When I was in graduate school, I completed a paper describing an educational plan to teach pregnant diabetics. My University of Pennsylvania School of Nursing professor encouraged me to submit an abstract to the American Diabetes Association. I was so naïve that I did not realize what I was volunteering to do. I did not realize that if the abstract was accepted, I would be expected to write a paper to go with the abstract and to stand up in front of a group of diabetic educators and healthcare professionals and deliver this talk.
One of my wise professors advised me early in my graduate program to pick a clinical area or topic and to continue to build on it. So I developed educational materials for diabetics, worked in a diabetologist’s clinical practice seeing diabetics for care, and created this teaching plan for pregnant diabetics. One of the most amazing things I saw at the diabetologist’s office was the prototype of the insulin pump. This machine was the size of a washing machine. It is now the size of a syringe.
Pregnancy and diabetes
Pregnant diabetics are at risk for problems. Women with insulin-dependent diabetes have to avoid both high and low blood sugar during pregnancy. Women who are pre-diabetic (early stage before diabetes develops) or take oral medication to control blood sugar may develop resistance to insulin and need to take additional insulin to control blood sugar. The pregnant diabetic increases her chances of having a healthy baby without congenital defects by strictly controlling blood sugar before getting pregnant and during the first three months of pregnancy when critical organ development occurs. Pregnant diabetics are also at increased risk of having a spontaneous abortion because of poorly controlled blood sugar. They are at risk for having large babies with associated delivery risks.
One of the aspects of pregnancy and diabetes that I focused on was gestational diabetics. These are women whose bodies cannot tolerate the changing needs for insulin. There are certain known risk factors for developing gestational diabetes, including obesity, family history of diabetes, sugar in the urine and a prior history of gestational diabetes in a previous pregnancy. After delivery, the vast majority of gestational diabetics return to normal blood sugar levels, but 35 to 75% of these women will again have gestational diabetes during their next pregnancy. Half of them will develop type 2 (oral medication needed) diabetes. My educational plan focused on helping women in this category control her risk factors so they could lessen the risk of developing diabetes.

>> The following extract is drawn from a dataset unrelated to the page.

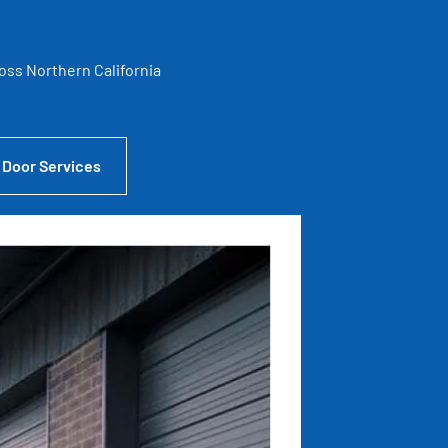
ross Northern California
 Door Services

Funding to present talk at American Diabetes Association Conference
My proposal to teach was accepted. There was one significant problem: I could not afford to go to the conference. Although I did not have to pay registration, I had a flight and hotel bill to think about. My husband had been unemployed for the entire time I was in graduate school. For 1.5 years, we never used a deposit slip, only a withdrawal slip. I accepted a job to head a nursing staff development program of a local hospital immediately after I finished from graduate school, and had not been at the job more than 2 weeks when I got news that the abstract was accepted. My employer said she would give me the time off but would not pay any of the expenses.
Encouraged by one of my professors, I went to see Claire Fagin, the dean of the University of Pennsylvania School of Nursing. I asked this imposing woman for money. I told her I would call alumni in the Los Angeles area as well as guidance counselors at local high schools and would market the benefits of Penn’s School of Nursing. Much to my delight, she agreed and the amount she provided paid for my flight and hotel bill. The presentation to the American Diabetes Association led to a request to publish the paper in their journal. This led to a request to write a column for a publication for diabetics. This was one of the early steps of my writing career, which includes over 125 articles, chapters, books, case studies and online courses.
What you can do
1. If you are diabetic and become pregnant, you will need skilled care to manage your health during your pregnancy.
2. You will need the help of a nutritionist to develop meal plans that work for you.
3. You will need careful monitoring of blood sugar levels during pregnancy.
4. If you are diabetic and thinking of becoming pregnant, start off in the best possible blood sugar and weight control.